Personality Types that Like it Best

All personality types love it including Mid and Centric-Authentics (warm beaches) and Venturesome types (varied activities)

Did You Know…?

  • Hawaii is a chain of 132 islands extending 1,523 miles — like New York to Denver.
  • Capt. James Cook called these the Sandwich Islands.
  • Hawaii is the only U.S. state to have been an independent monarchy (ending in 1893).
  • The Hawaiian alphabet has five vowels, seven consonants and the glottal stop (‘).
  • The first bill for statehood was introduced in 1919; statehood came in 1959.

Beaches plus

Hawaii is a beach destination, yes, but it is much more. Even several visits covering all the larger islands may not be enough for an inquisitive visitor to experience all that is of interest.

It helps to know key facts about each of the state’s most important islands. Each has its unique personality, weather and attractions, as follows:

  • Oahu, the main island, contrasts its hustle bustle, great shopping and fabulous dining enjoyed in the capital city, Honolulu, with the open spaces on the windward side, which includes Sunset Beach, often called the surfing capital of the world.
  • Hawaii, the largest island of the archipelago, is known simply as the Big Island. It has two volcanic mountains, each nearly 14,000 feet tall. Mauna Loa covers half the island while Mauna Kea is called the white mountain because it is snow-capped in winter and visitors can ski. Kilauea is the Big Island’s active volcano on Mauna Kea, which periodically enlarges the island with new flows.
  • Maui, a favorite for many, probably fits Hawaii’s stereotypical image more than any other island because of its concentrated collection of luxury beach hotels at Kaanapali and Wailea.

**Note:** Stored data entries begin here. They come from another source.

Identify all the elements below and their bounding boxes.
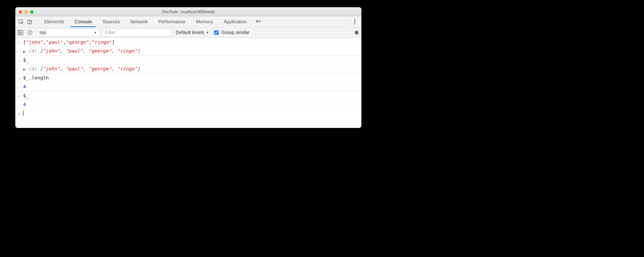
- expand-object-icon[interactable]: ▶: [23, 66, 26, 72]
- console-result-number: 4: [23, 102, 26, 107]
- live-prompt-icon: ›: [17, 110, 21, 117]
- kebab-menu-icon[interactable]: [350, 18, 360, 26]
- panel-tabbar: ElementsConsoleSourcesNetworkPerformance…: [16, 17, 361, 27]
- divider: [346, 19, 346, 25]
- console-toolbar: top ▼ Default levels ▼ Group similar: [16, 27, 361, 38]
- console-input-code: $_: [23, 93, 29, 99]
- console-row: ‹·4: [16, 100, 361, 109]
- tab-memory[interactable]: Memory: [191, 17, 218, 27]
- console-row: ›$_: [16, 56, 361, 65]
- output-prompt-icon: ‹·: [17, 102, 21, 108]
- console-row: ‹·▶(4) ["john", "paul", "george", "ringo…: [16, 47, 361, 56]
- console-input-code: $_: [23, 57, 29, 63]
- console-result-array[interactable]: (4) ["john", "paul", "george", "ringo"]: [28, 66, 140, 72]
- text-cursor: [23, 110, 24, 116]
- group-similar-toggle[interactable]: Group similar: [213, 30, 250, 36]
- input-prompt-icon: ›: [17, 75, 21, 81]
- input-prompt-icon: ›: [17, 93, 21, 99]
- show-console-sidebar-icon[interactable]: [18, 30, 24, 35]
- console-result-array[interactable]: (4) ["john", "paul", "george", "ringo"]: [28, 48, 140, 54]
- console-row: ›$_: [16, 91, 361, 100]
- expand-object-icon[interactable]: ▶: [23, 48, 26, 54]
- svg-rect-2: [30, 21, 32, 24]
- inspect-element-icon[interactable]: [17, 18, 26, 26]
- console-row: ›$_.length: [16, 74, 361, 83]
- log-levels-select[interactable]: Default levels ▼: [174, 30, 210, 35]
- execution-context-select[interactable]: top ▼: [37, 29, 100, 36]
- console-input-code: ["john","paul","george","ringo"]: [23, 39, 115, 45]
- svg-point-4: [354, 21, 356, 22]
- console-filter-input[interactable]: [102, 29, 172, 36]
- svg-point-5: [354, 23, 356, 24]
- device-toolbar-icon[interactable]: [26, 18, 34, 26]
- console-result-number: 4: [23, 84, 26, 90]
- input-prompt-icon: ›: [17, 39, 21, 46]
- console-input-code: $_.length: [23, 75, 49, 81]
- tab-elements[interactable]: Elements: [39, 17, 69, 27]
- window-controls: [16, 10, 34, 14]
- group-similar-checkbox[interactable]: [214, 31, 218, 35]
- console-row: ‹·4: [16, 83, 361, 91]
- panel-tabs: ElementsConsoleSourcesNetworkPerformance…: [39, 17, 252, 27]
- output-prompt-icon: ‹·: [17, 66, 21, 72]
- more-tabs-button[interactable]: [252, 20, 266, 24]
- console-live-input[interactable]: [23, 110, 24, 116]
- tab-sources[interactable]: Sources: [97, 17, 125, 27]
- devtools-window: DevTools - localhost:8080/web/ ElementsC…: [15, 7, 362, 128]
- tab-console[interactable]: Console: [69, 17, 97, 27]
- window-minimize-button[interactable]: [24, 10, 28, 14]
- window-titlebar: DevTools - localhost:8080/web/: [16, 7, 361, 17]
- tab-application[interactable]: Application: [218, 17, 252, 27]
- window-maximize-button[interactable]: [30, 10, 34, 14]
- tab-network[interactable]: Network: [125, 17, 153, 27]
- output-prompt-icon: ‹·: [17, 48, 21, 54]
- execution-context-value: top: [40, 30, 46, 35]
- console-row: ›: [16, 109, 361, 118]
- window-close-button[interactable]: [19, 10, 22, 14]
- tab-performance[interactable]: Performance: [153, 17, 191, 27]
- group-similar-label: Group similar: [221, 30, 250, 35]
- console-settings-icon[interactable]: [354, 30, 359, 35]
- console-log-area[interactable]: ›["john","paul","george","ringo"]‹·▶(4) …: [16, 38, 361, 128]
- clear-console-icon[interactable]: [27, 30, 34, 35]
- input-prompt-icon: ›: [17, 57, 21, 63]
- output-prompt-icon: ‹·: [17, 84, 21, 90]
- log-levels-label: Default levels: [176, 30, 204, 35]
- svg-point-3: [354, 19, 356, 21]
- svg-line-9: [28, 31, 32, 34]
- console-row: ‹·▶(4) ["john", "paul", "george", "ringo…: [16, 65, 361, 74]
- console-row: ›["john","paul","george","ringo"]: [16, 38, 361, 47]
- window-title: DevTools - localhost:8080/web/: [16, 10, 361, 14]
- dropdown-caret-icon: ▼: [206, 31, 209, 35]
- dropdown-caret-icon: ▼: [94, 31, 97, 35]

Maui gets the most positive traveler references because of its incredible beaches and the backdrop of beautiful hills and valleys.
  • Kauai is called the garden island because of the lush growth of colorful native flowers and fruits.
  • Molokai and Lanai offer seclusion at isolated luxury resorts for those who really want to get away from it all.

Hawaii envelopes visitors in a sense of peace and serenity and immediately makes them feel relaxed and comfortable. Nearly everyone mentions the consistent sunshine and comfortable temperatures, along with the aloha spirit of its residents.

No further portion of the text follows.